Mrs. Trent and the doctor were in despair. Madame Villefort obstinately refused to be forced from her husband’s room. There were times when they thought she might sink and die there herself. She would not even leave it when they obliged her to sleep. Having been slight and frail from ill health before, she became absolutely attenuated. Soon all her beauty would be gone.

“Do you know,” said Mrs. Trent to her husband, “I have found out that she always carries that letter in her breast? I see her put her hand to it in the strangest way a dozen times a day.”
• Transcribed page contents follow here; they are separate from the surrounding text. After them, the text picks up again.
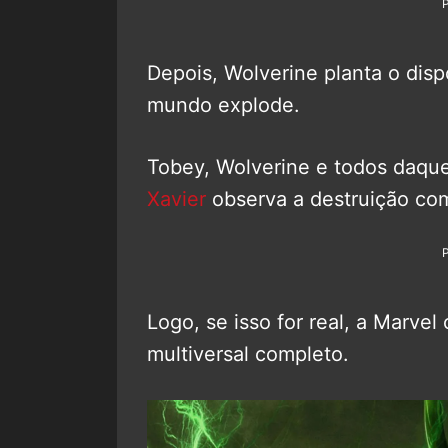
Depois, Wolverine planta o disp
mundo explode.
Tobey, Wolverine e todos daqu
Xavier
observa a destruição com
Logo, se isso for real, a Marve
multiversal completo.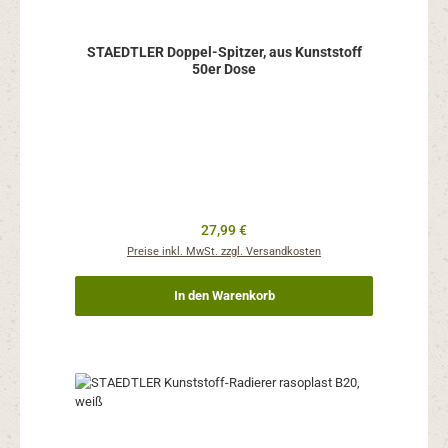
STAEDTLER Doppel-Spitzer, aus Kunststoff
50er Dose
Regulärer Preis:
27,99 €
Preise inkl. MwSt. zzgl. Versandkosten
In den Warenkorb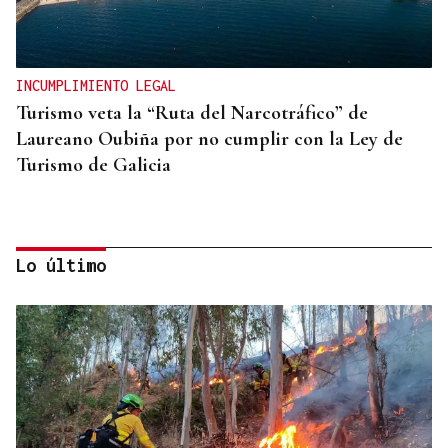
INCUMPLIMIENTO LEGAL
Turismo veta la “Ruta del Narcotráfico” de
Laureano Oubiña por no cumplir con la Ley de
Turismo de Galicia
Lo último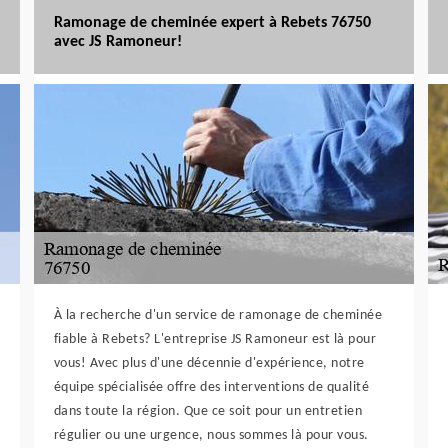
Ramonage de cheminée expert à Rebets 76750
avec JS Ramoneur!
À la recherche d'un service de ramonage de cheminée
fiable à Rebets? L'entreprise JS Ramoneur est là pour
vous! Avec plus d'une décennie d'expérience, notre
équipe spécialisée offre des interventions de qualité
dans toute la région. Que ce soit pour un entretien
régulier ou une urgence, nous sommes là pour vous.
One night, awakening from a long sleep to a clearer mental consciousness than usual, M. Villefort found his apparition standing over him.

She stood with one hand clinched upon her breast, and she spoke to him.

“Arthur!” she said,—“Arthur, do you know me?”

He answered her, “Yes.”

She slipped down upon her knees, and held up in her hand a letter crushed and broken.

“Try to keep your mind clear while you listen to me,” she implored. “Try—try! I must tell you, or I shall die. I am not the bad woman you think me. I never had read it—I had not seen it. I think he must have been mad. Once I loved him, but he killed my love himself. I could not have been bad like that, Jenny!—mother!—Arthur! believe me! believe me!”

In this supreme moment of her anguish and shame she forgot all else. She stretched forth her hands, panting.

“Believe me! It is true! Try to understand! Some one is coming! Say one word before it is too late!”